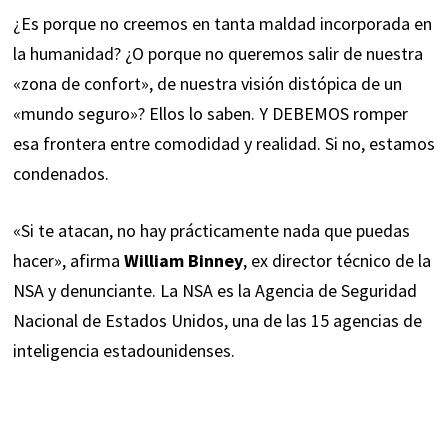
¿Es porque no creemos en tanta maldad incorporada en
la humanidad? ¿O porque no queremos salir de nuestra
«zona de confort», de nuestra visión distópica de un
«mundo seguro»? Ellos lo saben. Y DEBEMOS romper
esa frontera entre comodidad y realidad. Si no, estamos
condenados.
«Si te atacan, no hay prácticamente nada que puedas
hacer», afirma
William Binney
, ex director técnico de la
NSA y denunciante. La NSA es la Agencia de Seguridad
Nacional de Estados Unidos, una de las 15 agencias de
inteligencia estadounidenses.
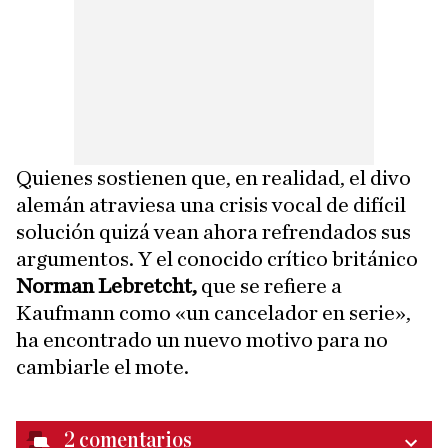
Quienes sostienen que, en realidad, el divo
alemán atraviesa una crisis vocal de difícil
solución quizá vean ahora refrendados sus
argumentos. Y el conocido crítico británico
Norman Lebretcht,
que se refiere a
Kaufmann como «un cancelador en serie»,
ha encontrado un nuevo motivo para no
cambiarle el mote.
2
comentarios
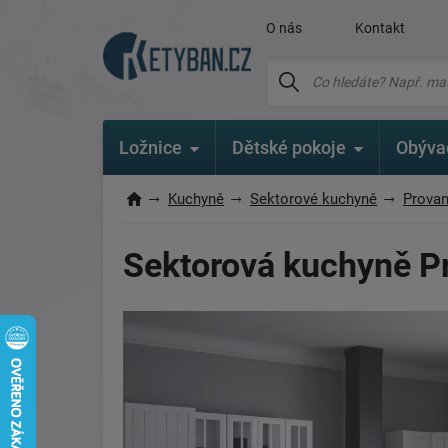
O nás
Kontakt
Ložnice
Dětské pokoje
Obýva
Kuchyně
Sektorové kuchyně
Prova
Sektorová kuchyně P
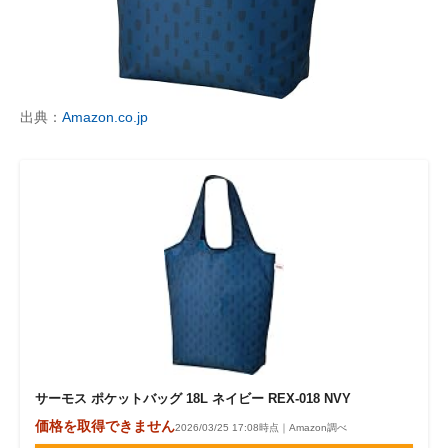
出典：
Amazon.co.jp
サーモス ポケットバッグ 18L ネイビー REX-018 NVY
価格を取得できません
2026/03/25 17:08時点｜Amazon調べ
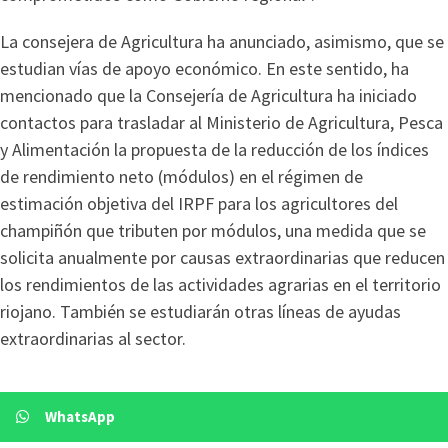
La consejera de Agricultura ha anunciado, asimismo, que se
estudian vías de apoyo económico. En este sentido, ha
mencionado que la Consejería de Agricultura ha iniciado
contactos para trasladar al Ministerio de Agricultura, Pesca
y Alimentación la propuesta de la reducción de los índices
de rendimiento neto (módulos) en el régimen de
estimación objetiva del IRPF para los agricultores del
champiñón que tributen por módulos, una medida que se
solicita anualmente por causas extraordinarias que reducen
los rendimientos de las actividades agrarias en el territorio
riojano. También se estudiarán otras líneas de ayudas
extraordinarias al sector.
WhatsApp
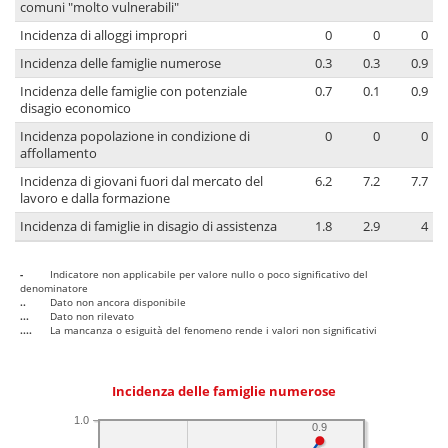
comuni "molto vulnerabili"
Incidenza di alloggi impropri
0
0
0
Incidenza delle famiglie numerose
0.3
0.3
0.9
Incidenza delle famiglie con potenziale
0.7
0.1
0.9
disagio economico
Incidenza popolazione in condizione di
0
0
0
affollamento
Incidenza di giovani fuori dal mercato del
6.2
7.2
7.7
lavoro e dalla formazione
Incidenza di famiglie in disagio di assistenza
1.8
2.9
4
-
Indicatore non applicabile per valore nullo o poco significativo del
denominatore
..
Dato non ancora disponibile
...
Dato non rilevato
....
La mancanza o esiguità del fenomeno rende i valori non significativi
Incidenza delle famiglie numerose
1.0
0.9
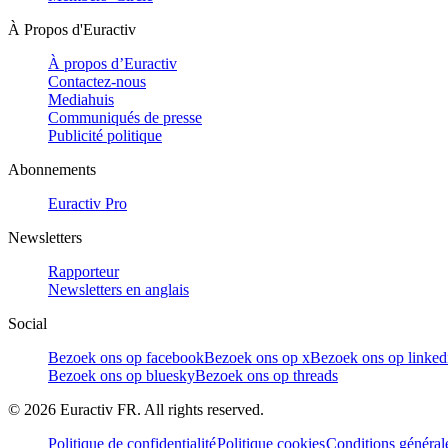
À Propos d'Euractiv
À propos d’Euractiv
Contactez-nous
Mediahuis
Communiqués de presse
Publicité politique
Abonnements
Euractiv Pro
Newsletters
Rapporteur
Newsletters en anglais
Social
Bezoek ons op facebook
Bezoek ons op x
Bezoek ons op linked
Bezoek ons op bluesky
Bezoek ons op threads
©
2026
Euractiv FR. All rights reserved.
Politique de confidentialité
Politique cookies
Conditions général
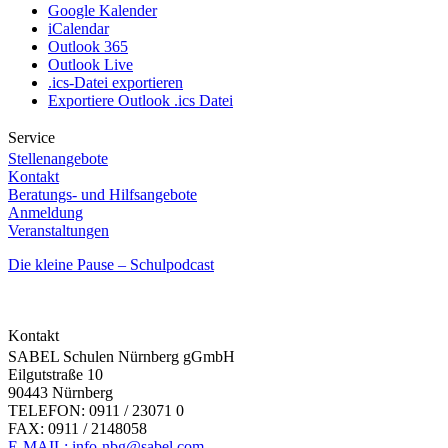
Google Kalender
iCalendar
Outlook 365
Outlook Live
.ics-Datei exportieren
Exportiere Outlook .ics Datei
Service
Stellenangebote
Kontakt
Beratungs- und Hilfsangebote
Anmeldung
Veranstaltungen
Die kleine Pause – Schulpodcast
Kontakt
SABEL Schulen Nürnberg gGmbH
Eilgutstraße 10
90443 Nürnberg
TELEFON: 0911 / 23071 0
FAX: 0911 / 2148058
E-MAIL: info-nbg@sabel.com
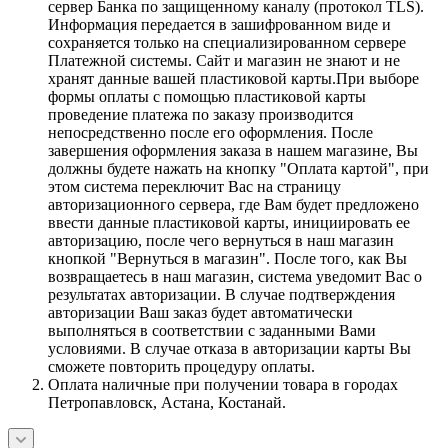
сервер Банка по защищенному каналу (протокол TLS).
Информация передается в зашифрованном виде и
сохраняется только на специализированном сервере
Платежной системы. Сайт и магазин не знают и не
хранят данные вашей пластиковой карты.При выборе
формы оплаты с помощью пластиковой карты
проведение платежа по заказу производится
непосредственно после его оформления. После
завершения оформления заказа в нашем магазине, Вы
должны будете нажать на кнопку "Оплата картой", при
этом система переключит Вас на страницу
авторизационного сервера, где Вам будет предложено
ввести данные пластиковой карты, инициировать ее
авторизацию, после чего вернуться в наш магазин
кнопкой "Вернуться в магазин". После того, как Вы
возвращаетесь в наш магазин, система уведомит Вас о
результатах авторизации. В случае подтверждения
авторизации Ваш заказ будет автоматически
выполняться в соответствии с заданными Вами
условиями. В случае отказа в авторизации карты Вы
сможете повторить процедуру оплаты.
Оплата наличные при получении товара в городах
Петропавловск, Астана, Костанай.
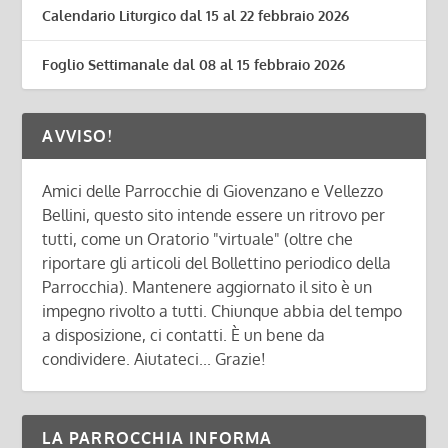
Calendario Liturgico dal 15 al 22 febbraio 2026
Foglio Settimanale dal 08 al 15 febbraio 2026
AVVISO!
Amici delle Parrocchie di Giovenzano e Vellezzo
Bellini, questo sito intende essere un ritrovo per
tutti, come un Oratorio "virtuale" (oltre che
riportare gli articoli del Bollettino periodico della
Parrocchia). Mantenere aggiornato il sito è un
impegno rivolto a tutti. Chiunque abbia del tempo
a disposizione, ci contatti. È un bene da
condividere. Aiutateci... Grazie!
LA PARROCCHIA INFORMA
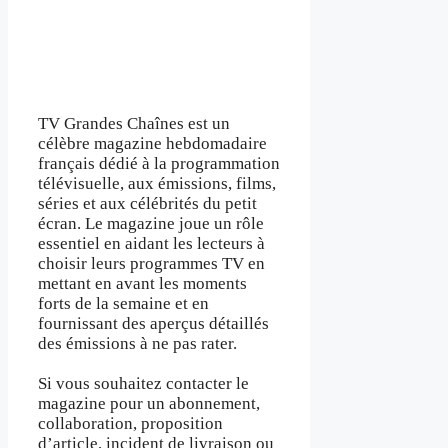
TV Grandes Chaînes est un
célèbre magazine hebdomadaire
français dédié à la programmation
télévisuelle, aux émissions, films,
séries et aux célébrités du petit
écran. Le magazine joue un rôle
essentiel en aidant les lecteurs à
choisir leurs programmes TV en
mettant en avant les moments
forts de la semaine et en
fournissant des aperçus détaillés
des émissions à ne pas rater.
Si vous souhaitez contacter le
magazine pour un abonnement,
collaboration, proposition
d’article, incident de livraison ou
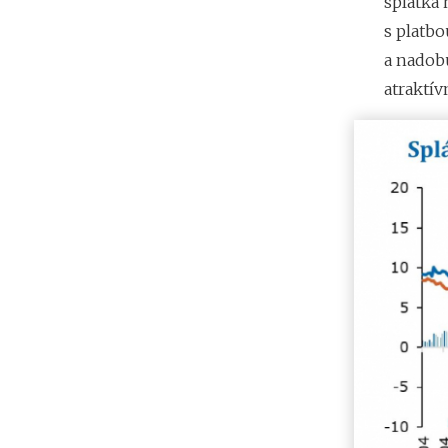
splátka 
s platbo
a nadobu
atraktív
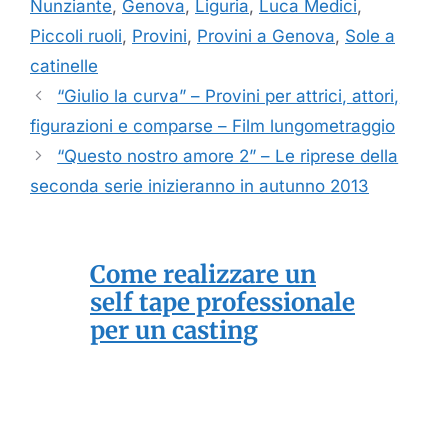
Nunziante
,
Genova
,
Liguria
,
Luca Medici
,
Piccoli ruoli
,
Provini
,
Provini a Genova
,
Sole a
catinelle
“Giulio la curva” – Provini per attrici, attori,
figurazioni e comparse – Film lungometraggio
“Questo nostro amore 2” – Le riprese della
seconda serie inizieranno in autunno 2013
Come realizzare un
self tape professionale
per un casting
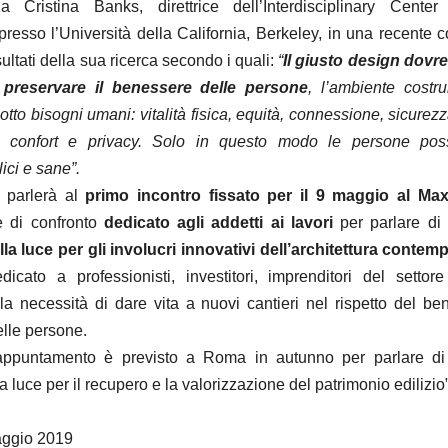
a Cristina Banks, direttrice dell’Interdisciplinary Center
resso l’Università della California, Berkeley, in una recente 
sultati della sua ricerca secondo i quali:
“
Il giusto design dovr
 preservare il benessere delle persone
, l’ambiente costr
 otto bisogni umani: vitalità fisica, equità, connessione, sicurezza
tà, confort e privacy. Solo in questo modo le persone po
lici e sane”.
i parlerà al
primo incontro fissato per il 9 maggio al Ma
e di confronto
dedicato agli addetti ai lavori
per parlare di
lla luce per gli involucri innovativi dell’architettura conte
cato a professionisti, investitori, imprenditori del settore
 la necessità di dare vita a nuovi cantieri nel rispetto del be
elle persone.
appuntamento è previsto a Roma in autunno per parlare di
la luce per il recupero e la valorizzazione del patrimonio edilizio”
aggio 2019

**Exercise:** Write the records out again in full, exactly, and skip every picture.

**Exercise solution:**
¿Es porque no creemos en tanta maldad incorporada en
la humanidad? ¿O porque no queremos salir de nuestra
«zona de confort», de nuestra visión distópica de un
«mundo seguro»? Ellos lo saben. Y DEBEMOS romper
esa frontera entre comodidad y realidad. Si no, estamos
condenados.
«Si te atacan, no hay prácticamente nada que puedas
hacer», afirma
William Binney
, ex director técnico de la
NSA y denunciante. La NSA es la Agencia de Seguridad
Nacional de Estados Unidos, una de las 15 agencias de
inteligencia estadounidenses.
Quienes sostienen que, en realidad, el divo
alemán atraviesa una crisis vocal de difícil
solución quizá vean ahora refrendados sus
argumentos. Y el conocido crítico británico
Norman Lebretcht,
que se refiere a
Kaufmann como «un cancelador en serie»,
ha encontrado un nuevo motivo para no
cambiarle el mote.
2
comentarios
O nás
Kontakt
Ložnice
Dětské pokoje
Obýva
Kuchyně
Sektorové kuchyně
Prova
Sektorová kuchyně P
出典：
Amazon.co.jp
サーモス ポケットバッグ 18L ネイビー REX-018 NVY
価格を取得できません
2026/03/25 17:08時点｜Amazon調べ
La consejera de Agricultura ha anunciado, asimismo, que se
estudian vías de apoyo económico. En este sentido, ha
mencionado que la Consejería de Agricultura ha iniciado
contactos para trasladar al Ministerio de Agricultura, Pesca
y Alimentación la propuesta de la reducción de los índices
de rendimiento neto (módulos) en el régimen de
estimación objetiva del IRPF para los agricultores del
champiñón que tributen por módulos, una medida que se
solicita anualmente por causas extraordinarias que reducen
los rendimientos de las actividades agrarias en el territorio
riojano. También se estudiarán otras líneas de ayudas
extraordinarias al sector.
WhatsApp
comuni "molto vulnerabili"
Incidenza di alloggi impropri
0
0
0
Incidenza delle famiglie numerose
0.3
0.3
0.9
Incidenza delle famiglie con potenziale
0.7
0.1
0.9
disagio economico
Incidenza popolazione in condizione di
0
0
0
affollamento
Incidenza di giovani fuori dal mercato del
6.2
7.2
7.7
lavoro e dalla formazione
Incidenza di famiglie in disagio di assistenza
1.8
2.9
4
-
Indicatore non applicabile per valore nullo o poco significativo del
denominatore
..
Dato non ancora disponibile
...
Dato non rilevato
....
La mancanza o esiguità del fenomeno rende i valori non significativi
Incidenza delle famiglie numerose
1.0
0.9
À Propos d'Euractiv
À propos d’Euractiv
Contactez-nous
Mediahuis
Communiqués de presse
Publicité politique
Abonnements
Euractiv Pro
Newsletters
Rapporteur
Newsletters en anglais
Social
Bezoek ons op facebook
Bezoek ons op x
Bezoek ons op linked
Bezoek ons op bluesky
Bezoek ons op threads
©
2026
Euractiv FR. All rights reserved.
Politique de confidentialité
Politique cookies
Conditions général
Google Kalender
iCalendar
Outlook 365
Outlook Live
.ics-Datei exportieren
Exportiere Outlook .ics Datei
Service
Stellenangebote
Kontakt
Beratungs- und Hilfsangebote
Anmeldung
Veranstaltungen
Die kleine Pause – Schulpodcast
Kontakt
SABEL Schulen Nürnberg gGmbH
Eilgutstraße 10
90443 Nürnberg
TELEFON: 0911 / 23071 0
FAX: 0911 / 2148058
E-MAIL: info-nbg@sabel.com
сервер Банка по защищенному каналу (протокол TLS).
Информация передается в зашифрованном виде и
сохраняется только на специализированном сервере
Платежной системы. Сайт и магазин не знают и не
хранят данные вашей пластиковой карты.При выборе
формы оплаты с помощью пластиковой карты
проведение платежа по заказу производится
непосредственно после его оформления. После
завершения оформления заказа в нашем магазине, Вы
должны будете нажать на кнопку "Оплата картой", при
этом система переключит Вас на страницу
авторизационного сервера, где Вам будет предложено
ввести данные пластиковой карты, инициировать ее
авторизацию, после чего вернуться в наш магазин
кнопкой "Вернуться в магазин". После того, как Вы
возвращаетесь в наш магазин, система уведомит Вас о
результатах авторизации. В случае подтверждения
авторизации Ваш заказ будет автоматически
выполняться в соответствии с заданными Вами
условиями. В случае отказа в авторизации карты Вы
сможете повторить процедуру оплаты.
Оплата наличные при получении товара в городах
Петропавловск, Астана, Костанай.
Calendario Liturgico dal 15 al 22 febbraio 2026
Foglio Settimanale dal 08 al 15 febbraio 2026
AVVISO!
Amici delle Parrocchie di Giovenzano e Vellezzo
Bellini, questo sito intende essere un ritrovo per
tutti, come un Oratorio "virtuale" (oltre che
riportare gli articoli del Bollettino periodico della
Parrocchia). Mantenere aggiornato il sito è un
impegno rivolto a tutti. Chiunque abbia del tempo
a disposizione, ci contatti. È un bene da
condividere. Aiutateci... Grazie!
LA PARROCCHIA INFORMA
TV Grandes Chaînes est un
célèbre magazine hebdomadaire
français dédié à la programmation
télévisuelle, aux émissions, films,
séries et aux célébrités du petit
écran. Le magazine joue un rôle
essentiel en aidant les lecteurs à
choisir leurs programmes TV en
mettant en avant les moments
forts de la semaine et en
fournissant des aperçus détaillés
des émissions à ne pas rater.
Si vous souhaitez contacter le
magazine pour un abonnement,
collaboration, proposition
d’article, incident de livraison ou
splátka 
s platbo
a nadobu
atraktív
Nunziante
,
Genova
,
Liguria
,
Luca Medici
,
Piccoli ruoli
,
Provini
,
Provini a Genova
,
Sole a
catinelle
“Giulio la curva” – Provini per attrici, attori,
figurazioni e comparse – Film lungometraggio
“Questo nostro amore 2” – Le riprese della
seconda serie inizieranno in autunno 2013
Come realizzare un
self tape professionale
per un casting
a Cristina Banks, direttrice dell’Interdisciplinary Center
resso l’Università della California, Berkeley, in una recente 
sultati della sua ricerca secondo i quali:
“
Il giusto design dovr
 preservare il benessere delle persone
, l’ambiente costr
 otto bisogni umani: vitalità fisica, equità, connessione, sicurezza
tà, confort e privacy. Solo in questo modo le persone po
lici e sane”.
i parlerà al
primo incontro fissato per il 9 maggio al Ma
e di confronto
dedicato agli addetti ai lavori
per parlare di
lla luce per gli involucri innovativi dell’architettura conte
cato a professionisti, investitori, imprenditori del settore
 la necessità di dare vita a nuovi cantieri nel rispetto del be
elle persone.
appuntamento è previsto a Roma in autunno per parlare di
la luce per il recupero e la valorizzazione del patrimonio edilizio”
aggio 2019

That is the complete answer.